Restate every line of the material below word for word, skipping the images.

'''

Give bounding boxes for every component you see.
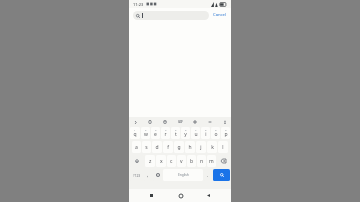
staticText: a (135, 144, 138, 151)
button[interactable]: Backspace (217, 155, 230, 167)
button[interactable]: 1 (130, 127, 140, 139)
button[interactable]: z (145, 155, 155, 167)
staticText: k (211, 144, 214, 151)
button[interactable]: Cancel (212, 10, 228, 20)
button[interactable]: Period (204, 169, 212, 181)
staticText: , (147, 172, 149, 178)
button[interactable]: Expand toolbar (132, 119, 138, 125)
staticText: 4 (165, 128, 167, 131)
button[interactable]: Voice input (221, 118, 228, 125)
button[interactable]: v (177, 155, 186, 167)
button[interactable]: Stickers (161, 118, 168, 125)
staticText: y (184, 131, 187, 138)
staticText: g (177, 144, 181, 151)
staticText: l (222, 144, 224, 151)
button[interactable]: Shift (130, 155, 144, 167)
button[interactable]: j (196, 141, 206, 153)
button[interactable]: 7 (191, 127, 200, 139)
button[interactable]: Switch language (153, 169, 162, 181)
staticText: b (190, 158, 194, 165)
button[interactable]: Home (176, 191, 185, 200)
button[interactable]: m (207, 155, 216, 167)
staticText: n (200, 158, 204, 165)
button[interactable]: k (207, 141, 217, 153)
button[interactable]: c (167, 155, 176, 167)
button[interactable]: x (156, 155, 166, 167)
staticText: c (170, 158, 173, 165)
button[interactable]: Recent apps (147, 191, 156, 200)
button[interactable] (133, 11, 209, 20)
staticText: i (205, 131, 207, 138)
staticText: s (145, 144, 148, 151)
staticText: z (149, 158, 152, 165)
staticText: q (133, 131, 137, 138)
staticText: o (214, 131, 218, 138)
button[interactable]: 6 (181, 127, 190, 139)
staticText: 6 (185, 128, 187, 131)
button[interactable]: Comma (144, 169, 152, 181)
button[interactable]: 4 (161, 127, 170, 139)
button[interactable]: 5 (171, 127, 180, 139)
staticText: t (175, 131, 177, 138)
staticText: v (180, 158, 183, 165)
button[interactable]: f (163, 141, 173, 153)
button[interactable]: 2 (141, 127, 150, 139)
staticText: 1 (134, 128, 136, 131)
button[interactable]: b (187, 155, 196, 167)
button[interactable]: Clipboard (146, 118, 153, 125)
staticText: r (164, 131, 167, 138)
staticText: 3 (155, 128, 157, 131)
staticText: 0 (225, 128, 227, 131)
staticText: h (188, 144, 192, 151)
button[interactable]: English (163, 169, 203, 181)
staticText: ?123 (133, 173, 141, 178)
button[interactable]: ?123 (130, 169, 143, 181)
button[interactable]: More options (206, 118, 213, 125)
button[interactable]: l (218, 141, 228, 153)
button[interactable]: Back (204, 191, 213, 200)
staticText: e (154, 131, 157, 138)
staticText: x (160, 158, 163, 165)
button[interactable]: a (132, 141, 141, 153)
staticText: u (194, 131, 198, 138)
button[interactable]: 8 (201, 127, 210, 139)
staticText: f (167, 144, 169, 151)
staticText: 2 (145, 128, 147, 131)
staticText: m (209, 158, 214, 165)
staticText: . (207, 172, 209, 178)
button[interactable]: 9 (211, 127, 220, 139)
button[interactable]: 3 (151, 127, 160, 139)
button[interactable]: s (142, 141, 151, 153)
button[interactable]: Settings (191, 118, 198, 125)
staticText: p (224, 131, 228, 138)
button[interactable]: 0 (221, 127, 230, 139)
staticText: 11:23 (133, 2, 144, 7)
staticText: 7 (195, 128, 197, 131)
button[interactable]: n (197, 155, 206, 167)
staticText: Cancel (213, 12, 227, 18)
button[interactable]: GIF (176, 119, 184, 125)
button[interactable]: g (174, 141, 184, 153)
staticText: 9 (215, 128, 217, 131)
button[interactable]: Search (213, 169, 230, 181)
staticText: 5 (175, 128, 177, 131)
staticText: English (178, 173, 189, 177)
staticText: 8 (205, 128, 207, 131)
button[interactable]: h (185, 141, 195, 153)
staticText: GIF (178, 120, 183, 124)
button[interactable]: d (152, 141, 162, 153)
staticText: w (144, 131, 148, 138)
staticText: d (155, 144, 159, 151)
staticText: j (200, 144, 202, 151)
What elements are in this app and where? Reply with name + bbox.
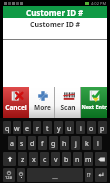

'''

**Problem solution**
Give bounding boxes for every component you see.
staticText: a (135, 144, 138, 151)
button[interactable]: Backspace (217, 155, 230, 167)
button[interactable]: 1 (130, 127, 140, 139)
button[interactable]: z (145, 155, 155, 167)
staticText: k (211, 144, 214, 151)
button[interactable]: Cancel (212, 10, 228, 20)
button[interactable]: Period (204, 169, 212, 181)
staticText: , (147, 172, 149, 178)
button[interactable]: Expand toolbar (132, 119, 138, 125)
staticText: 4 (165, 128, 167, 131)
button[interactable]: Voice input (221, 118, 228, 125)
button[interactable]: v (177, 155, 186, 167)
button[interactable]: Stickers (161, 118, 168, 125)
staticText: y (184, 131, 187, 138)
staticText: g (177, 144, 181, 151)
staticText: l (222, 144, 224, 151)
button[interactable]: Shift (130, 155, 144, 167)
button[interactable]: j (196, 141, 206, 153)
button[interactable]: 7 (191, 127, 200, 139)
button[interactable]: Switch language (153, 169, 162, 181)
staticText: b (190, 158, 194, 165)
button[interactable]: Home (176, 191, 185, 200)
button[interactable]: m (207, 155, 216, 167)
staticText: n (200, 158, 204, 165)
button[interactable]: k (207, 141, 217, 153)
button[interactable]: c (167, 155, 176, 167)
button[interactable]: x (156, 155, 166, 167)
staticText: c (170, 158, 173, 165)
button[interactable]: Recent apps (147, 191, 156, 200)
button[interactable] (133, 11, 209, 20)
staticText: i (205, 131, 207, 138)
staticText: s (145, 144, 148, 151)
staticText: z (149, 158, 152, 165)
staticText: q (133, 131, 137, 138)
staticText: o (214, 131, 218, 138)
button[interactable]: 6 (181, 127, 190, 139)
staticText: 6 (185, 128, 187, 131)
button[interactable]: Comma (144, 169, 152, 181)
button[interactable]: 4 (161, 127, 170, 139)
button[interactable]: 5 (171, 127, 180, 139)
staticText: t (175, 131, 177, 138)
staticText: v (180, 158, 183, 165)
button[interactable]: f (163, 141, 173, 153)
button[interactable]: 2 (141, 127, 150, 139)
staticText: 1 (134, 128, 136, 131)
button[interactable]: b (187, 155, 196, 167)
button[interactable]: Clipboard (146, 118, 153, 125)
staticText: r (164, 131, 167, 138)
staticText: 3 (155, 128, 157, 131)
staticText: 0 (225, 128, 227, 131)
staticText: h (188, 144, 192, 151)
button[interactable]: English (163, 169, 203, 181)
staticText: ?123 (133, 173, 141, 178)
button[interactable]: ?123 (130, 169, 143, 181)
button[interactable]: More options (206, 118, 213, 125)
button[interactable]: l (218, 141, 228, 153)
button[interactable]: Back (204, 191, 213, 200)
staticText: e (154, 131, 157, 138)
staticText: x (160, 158, 163, 165)
button[interactable]: a (132, 141, 141, 153)
staticText: u (194, 131, 198, 138)
button[interactable]: 8 (201, 127, 210, 139)
staticText: f (167, 144, 169, 151)
staticText: 2 (145, 128, 147, 131)
staticText: m (209, 158, 214, 165)
staticText: . (207, 172, 209, 178)
button[interactable]: 9 (211, 127, 220, 139)
button[interactable]: 3 (151, 127, 160, 139)
button[interactable]: s (142, 141, 151, 153)
button[interactable]: Settings (191, 118, 198, 125)
staticText: p (224, 131, 228, 138)
button[interactable]: 0 (221, 127, 230, 139)
staticText: 11:23 (133, 2, 144, 7)
staticText: 7 (195, 128, 197, 131)
button[interactable]: n (197, 155, 206, 167)
staticText: Cancel (213, 12, 227, 18)
button[interactable]: GIF (176, 119, 184, 125)
button[interactable]: g (174, 141, 184, 153)
staticText: 9 (215, 128, 217, 131)
button[interactable]: Search (213, 169, 230, 181)
staticText: 5 (175, 128, 177, 131)
staticText: English (178, 173, 189, 177)
staticText: 8 (205, 128, 207, 131)
button[interactable]: h (185, 141, 195, 153)
staticText: GIF (178, 120, 183, 124)
button[interactable]: d (152, 141, 162, 153)
staticText: w (144, 131, 148, 138)
staticText: d (155, 144, 159, 151)
staticText: j (200, 144, 202, 151)
What elements are in this app and where? Reply with name + bbox.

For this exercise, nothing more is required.